Shakespeare's Globe & Its Culture War

This has been a *hot topic* in my seminar classes lately, so let’s talk about it!

Read the full BroadwayWorld article HERE

Read the full Times article HERE

Learn more about Shakespeare's Globe HERE

The question of what Shakespeare’s Globe “should be” has been a debate since its conception. Founder and visionary, Sam Wanamaker, wanted this reconstruction to be an experiment and laboratory. Previously, there were many gaps in our understanding of Early Modern Drama and what playhouse practices would have looked like in Shakespeare’s day. The Globe posed a unique opportunity to study and develop theories of Original Practice and other theatrical practices from the period. Space informs performance, and we were able to learn much just by using this reconstructed space as a testing ground. For the first 15 years of the experiment, Artistic Director, Mark Rylance, led the company through an experiment in Original Practice. Granted, the Original Practices in use were experimental and used more as reference points instead of gospel; not every production utilized cue scripts or all male casts, for example. These first 15 years were critical for how we understand Early Modern Playhouse practices and Shakespeare in performance today; however, once this experiment came to an end, there was a major question floating around: what happens now? It seemed like the initial goal had been completed. This is where public opinion started to butt heads with artistry.


Many people believed that, because of its name and roots in education and academia, that Shakespeare’s Globe should be expected to produce what would be considered to be more “traditional” productions. Artistically speaking, this is not ideal. By remaining a strictly educational and tourist-centered production establishment, The Globe runs the risk of becoming highly commercialized, and losing artistic merit. Jump ahead to the third Artistic Director, Emma Rice, who’s time in the position was plagued with controversy. She took a very different approach to Shakespeare, which ruffled some traditionalist feathers, and she stepped down from the position after two years.

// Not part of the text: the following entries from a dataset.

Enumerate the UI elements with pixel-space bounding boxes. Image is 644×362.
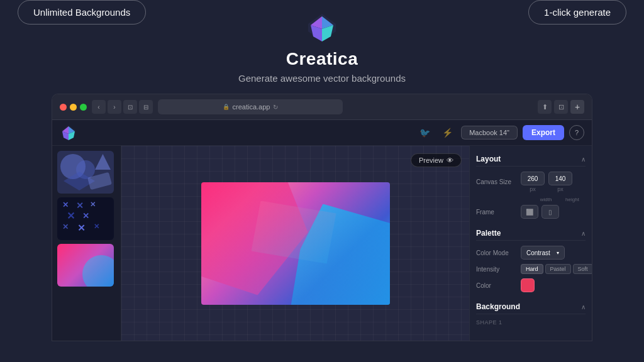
palette-section: Palette ∧ Color Mode Contrast ▾ Intensit… — [476, 226, 586, 292]
canvas-art — [201, 182, 390, 305]
address-bar[interactable]: 🔒 creatica.app ↻ — [158, 99, 343, 114]
help-button[interactable]: ? — [569, 125, 584, 140]
bolt-icon-button[interactable]: ⚡ — [438, 124, 456, 141]
frame-label: Frame — [476, 209, 517, 216]
thumbnail-2[interactable]: ✕ ✕ ✕ ✕ ✕ ✕ ✕ ✕ — [57, 197, 114, 240]
preview-badge[interactable]: Preview 👁 — [411, 153, 462, 167]
thumbnails-panel: ✕ ✕ ✕ ✕ ✕ ✕ ✕ ✕ — [52, 146, 121, 341]
intensity-soft-option[interactable]: Soft — [573, 264, 592, 274]
intensity-options: Hard Pastel Soft — [521, 264, 592, 274]
height-sub-label: height — [560, 197, 584, 202]
hero-section: Unlimited Backgrounds 1-click generate C… — [0, 0, 644, 341]
intensity-label: Intensity — [476, 266, 517, 273]
palette-title: Palette — [476, 229, 501, 238]
browser-chrome-bar: ‹ › ⊡ ⊟ 🔒 creatica.app ↻ ⬆ ⊡ + — [52, 94, 592, 120]
browser-forward-button[interactable]: › — [108, 100, 121, 114]
canvas-width-input[interactable]: 260 — [521, 172, 545, 185]
height-unit: px — [557, 186, 564, 192]
intensity-hard-option[interactable]: Hard — [521, 264, 543, 274]
app-title: Creatica — [286, 49, 358, 69]
right-panel: Layout ∧ Canvas Size 260 px 140 px — [469, 146, 592, 341]
thumbnail-1[interactable] — [57, 151, 114, 194]
background-section: Background ∧ SHAPE 1 — [476, 300, 586, 326]
browser-action-buttons: ⬆ ⊡ + — [538, 100, 584, 114]
palette-section-header: Palette ∧ — [476, 226, 586, 241]
frame-options: ⬜ ▯ — [521, 205, 559, 219]
preview-label: Preview — [419, 156, 443, 164]
export-button[interactable]: Export — [523, 125, 564, 140]
browser-mockup: ‹ › ⊡ ⊟ 🔒 creatica.app ↻ ⬆ ⊡ + — [52, 94, 592, 341]
canvas-frame — [201, 182, 390, 305]
eye-icon: 👁 — [447, 156, 453, 164]
layout-title: Layout — [476, 155, 501, 163]
app-content: ✕ ✕ ✕ ✕ ✕ ✕ ✕ ✕ — [52, 146, 592, 341]
lock-icon: 🔒 — [223, 104, 230, 110]
thumb-art-geometric — [57, 151, 114, 194]
layout-section: Layout ∧ Canvas Size 260 px 140 px — [476, 152, 586, 219]
app-logo-small — [60, 124, 77, 141]
color-label: Color — [476, 282, 517, 289]
shape-sublabel: SHAPE 1 — [476, 319, 502, 326]
layout-chevron-icon[interactable]: ∧ — [581, 156, 586, 163]
layout-section-header: Layout ∧ — [476, 152, 586, 167]
color-swatch[interactable] — [521, 278, 535, 292]
shape-label-row: SHAPE 1 — [476, 319, 586, 326]
intensity-pastel-option[interactable]: Pastel — [545, 264, 571, 274]
minimize-traffic-light[interactable] — [70, 104, 77, 111]
background-title: Background — [476, 302, 520, 311]
frame-portrait-option[interactable]: ▯ — [541, 205, 559, 219]
background-chevron-icon[interactable]: ∧ — [581, 304, 586, 310]
browser-tab-button[interactable]: ⊟ — [139, 100, 153, 114]
frame-row: Frame ⬜ ▯ — [476, 205, 586, 219]
twitter-icon-button[interactable]: 🐦 — [416, 124, 433, 141]
frame-landscape-option[interactable]: ⬜ — [521, 205, 538, 219]
app-logo-icon — [306, 11, 338, 44]
canvas-size-label: Canvas Size — [476, 178, 517, 185]
canvas-size-row: Canvas Size 260 px 140 px — [476, 172, 586, 192]
color-mode-value: Contrast — [526, 250, 550, 256]
color-mode-row: Color Mode Contrast ▾ — [476, 246, 586, 260]
palette-chevron-icon[interactable]: ∧ — [581, 230, 586, 237]
device-selector[interactable]: Macbook 14" — [461, 126, 518, 140]
browser-nav-buttons: ‹ › ⊡ ⊟ — [92, 100, 153, 114]
width-sub-label: width — [534, 197, 558, 202]
browser-back-button[interactable]: ‹ — [92, 100, 106, 114]
maximize-traffic-light[interactable] — [80, 104, 87, 111]
url-text: creatica.app — [233, 103, 270, 111]
thumb-art-cross: ✕ ✕ ✕ ✕ ✕ ✕ ✕ ✕ — [57, 197, 114, 240]
width-unit: px — [530, 186, 536, 192]
share-button[interactable]: ⬆ — [538, 100, 552, 114]
color-mode-dropdown[interactable]: Contrast ▾ — [521, 246, 565, 260]
app-subtitle: Generate awesome vector backgrounds — [238, 73, 406, 84]
one-click-generate-button[interactable]: 1-click generate — [528, 0, 626, 25]
close-traffic-light[interactable] — [60, 104, 67, 111]
thumbnail-3[interactable] — [57, 244, 114, 287]
color-row: Color — [476, 278, 586, 292]
intensity-row: Intensity Hard Pastel Soft — [476, 264, 586, 274]
background-section-header: Background ∧ — [476, 300, 586, 314]
traffic-lights — [60, 104, 87, 111]
dropdown-chevron-icon: ▾ — [557, 250, 559, 256]
browser-window-button[interactable]: ⊡ — [123, 100, 137, 114]
canvas-height-input[interactable]: 140 — [548, 172, 572, 185]
canvas-area: Preview 👁 — [121, 146, 469, 341]
unlimited-backgrounds-button[interactable]: Unlimited Backgrounds — [18, 0, 146, 25]
app-toolbar: 🐦 ⚡ Macbook 14" Export ? — [52, 120, 592, 146]
color-mode-label: Color Mode — [476, 250, 517, 256]
refresh-icon: ↻ — [273, 104, 278, 111]
new-tab-button[interactable]: + — [570, 100, 584, 114]
browser-extra-button[interactable]: ⊡ — [554, 100, 568, 114]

It’s a very complicated situation, because yes, it is important for us to study these Original Practices, but at the same time, theatre has evolved. I certainly think there’s a time and place for Original Practice Shakespeare, but I don’t think that is the *only* Shakespeare that has a place at Shakespeare’s Globe. Shakespeare himself was an innovator, and we should strive to emulate his creative spirit when producing his work. We should not be settling for stagnant and stale productions with nothing new to say. What I think is truly so remarkable about his works compared to some of his contemporaries’ is their universality and how many have withstood the test of time. There are layers and perspectives that can be put on these plays that allow them to take on entirely new meanings and lives.


It is also important to note that The Globe’s audience is massive. The stories that are told on that stage reach millions of people, so representation and care matter. Because The Globe is such an iconic “institution” on the global theatrical and cultural stage, it receives a lot of media attention. What this article is addressing is how traditionalist ideas are pushing back against innovations at The Globe, which in turn, are putting actors and artists in potentially dangerous situations. Theatre is supposed to be a safe space that challenges world views and opens difficult dialogues; but with the growth of the media, culture wars and hate are becoming all-consuming. There’s a time and place for Original Practice, but being conceived the be an experiment in theatre, I believe Michelle Terry is right on track with Shakespeare’s Globe’s artistic philosophy.